Конечно, можно было заказать шашлык в резиденцию или даже самим его пожарить во дворе, но, как говорится, чужой осел кажется сильнее своего. Да и там пришлось бы делиться с соседями каскадовцами. Они тут же подтянулись бы. Попробуй накорми всю ораву… Да и разве можно это сравнить с тем, что делает самолично Редай? За шашлыками Редая даже кэп из полка у Мраморной горы присылал гонцов на бэтээрах на Новый год — конечно, не только за этим; родной брат Редая держал пасеку у гор Искаполь, горной системы Хазареджат, и мед его был душист, как будто собран в райских кущах благородного Корана, по замечанию джаграна[101] Хазрата Абдулы из Царандоя.
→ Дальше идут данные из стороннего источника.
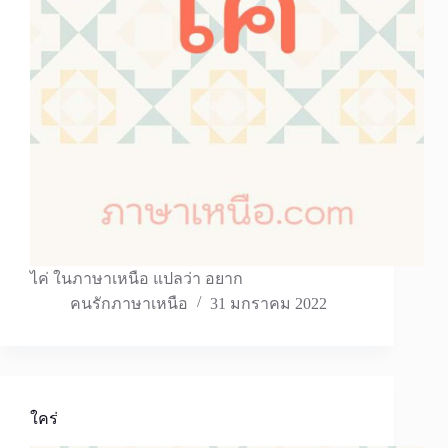
ไค่ ในภาษาเหนือ แปลว่า อยาก
คนรักภาษาเหนือ
31 มกราคม 2022
ใคร่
Ну да, разумеется, афганский милиционер поминал Коран, не только восхваляя мед; он еще и пять раз на дню свершал намаз, читая суры[102]. В первые дни и недели пребывания в этой стране переводчика Стаса такие вещи удивляли, хотя перед отправкой он много перелопатил всякой информации об Афганистане. Ну просто тут срабатывал метод индукции, предполагающий умозаключение по аналогии, то бишь установление соответствия между хорошо известным и неизвестным. Так вот Стас и представлял советского майора милиции, спешащего на службу в храм и бьющего потом там поклоны. На ум ему приходил капитан Жеглов Высоцкого, — да, вот он и занимается поклонами… Хм.
Бача[103] в замызганной длиннополой серой рубахе с разрезами, в застиранных шароварах и в драных сандалиях на босу ногу уже нес, сверкая белозубой улыбкой, мед и хлеб, но еще не шашлык.
Он поставил голубую глубокую большую пиалу, наполненную прозрачным чудесным медом на поднос, и положил тончайшие свежие лепешки.
— Бесяр ташакур[104], Ацак, — проговорил майор, кивая парнишке.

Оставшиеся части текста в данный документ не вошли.